■ YOUR GOAL: All of the data below should be repeated exactly. Pictures should not be included.

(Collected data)

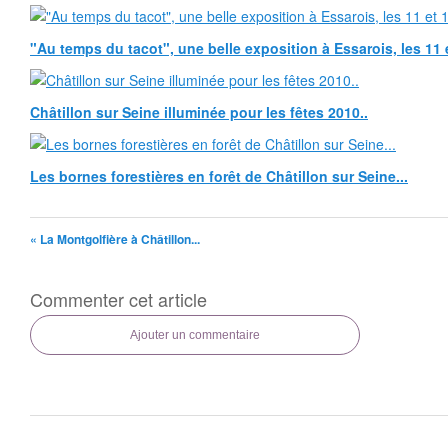
"Au temps du tacot", une belle exposition à Essarois, les 11 
Châtillon sur Seine illuminée pour les fêtes 2010..
Les bornes forestières en forêt de Châtillon sur Seine...
« La Montgolfière à Châtillon...
Commenter cet article
Ajouter un commentaire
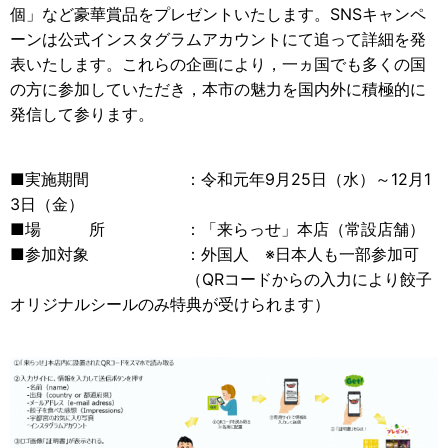
個」など豪華賞品をプレゼントいたします。SNSキャンペ
ーンは公式インスタグラムアカウントにて追って詳細を発
表いたします。これらの企画により，一ヵ国でも多くの国
の方に参加していただき，本市の魅力を国内外に積極的に
発信して参ります。
■実施期間 ：令和元年9月25日（水）～12月1
3日（金）
■場 所 ：「来らっせ」本店（常設店舗）
■参加対象 ：外国人 ※日本人も一部参加可
（QRコードからの入力により餃子
オリジナルシールのみ特典が受けられます）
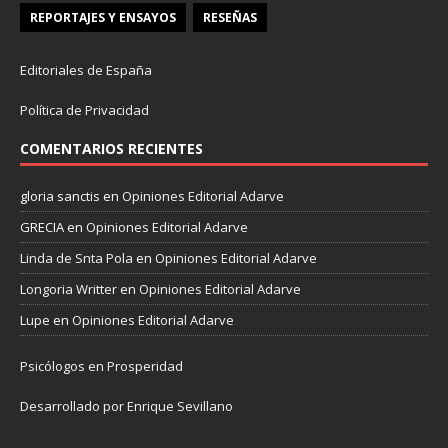
REPORTAJES Y ENSAYOS
RESEÑAS
Editoriales de España
Política de Privacidad
COMENTARIOS RECIENTES
gloria sanctis
en
Opiniones Editorial Adarve
GRECIA
en
Opiniones Editorial Adarve
Linda de Snta Pola
en
Opiniones Editorial Adarve
Longoria Writter
en
Opiniones Editorial Adarve
Lupe
en
Opiniones Editorial Adarve
Psicólogos en Prosperidad
Desarrollado por Enrique Sevillano
Pulseras Elegantes para él y para ella.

■ RESPONSE BOX:
"Au temps du tacot", une belle exposition à Essarois, les 11 
Châtillon sur Seine illuminée pour les fêtes 2010..
Les bornes forestières en forêt de Châtillon sur Seine...
« La Montgolfière à Châtillon...
Commenter cet article
Ajouter un commentaire
個」など豪華賞品をプレゼントいたします。SNSキャンペ
ーンは公式インスタグラムアカウントにて追って詳細を発
表いたします。これらの企画により，一ヵ国でも多くの国
の方に参加していただき，本市の魅力を国内外に積極的に
発信して参ります。
■実施期間 ：令和元年9月25日（水）～12月1
3日（金）
■場 所 ：「来らっせ」本店（常設店舗）
■参加対象 ：外国人 ※日本人も一部参加可
（QRコードからの入力により餃子
オリジナルシールのみ特典が受けられます）
REPORTAJES Y ENSAYOS
RESEÑAS
Editoriales de España
Política de Privacidad
COMENTARIOS RECIENTES
gloria sanctis
en
Opiniones Editorial Adarve
GRECIA
en
Opiniones Editorial Adarve
Linda de Snta Pola
en
Opiniones Editorial Adarve
Longoria Writter
en
Opiniones Editorial Adarve
Lupe
en
Opiniones Editorial Adarve
Psicólogos en Prosperidad
Desarrollado por Enrique Sevillano
Pulseras Elegantes para él y para ella.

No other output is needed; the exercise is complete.